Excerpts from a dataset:
•••

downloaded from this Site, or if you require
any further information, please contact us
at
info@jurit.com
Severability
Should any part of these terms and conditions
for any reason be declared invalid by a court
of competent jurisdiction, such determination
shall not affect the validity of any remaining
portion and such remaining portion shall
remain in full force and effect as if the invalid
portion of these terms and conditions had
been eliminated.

•••

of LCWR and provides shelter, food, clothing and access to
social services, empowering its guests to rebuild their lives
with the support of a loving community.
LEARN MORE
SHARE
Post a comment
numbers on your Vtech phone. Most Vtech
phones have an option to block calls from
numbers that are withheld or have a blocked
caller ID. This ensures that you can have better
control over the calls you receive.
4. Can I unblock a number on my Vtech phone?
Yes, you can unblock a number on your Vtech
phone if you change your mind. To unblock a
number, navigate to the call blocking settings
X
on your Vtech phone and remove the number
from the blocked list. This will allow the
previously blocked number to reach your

•••

## TASK PROMPT
Wherever the string "blocked" appears in a line of the records, copy that line.

## RESPONSE AREA
numbers that are withheld or have a blocked
from the blocked list. This will allow the
previously blocked number to reach your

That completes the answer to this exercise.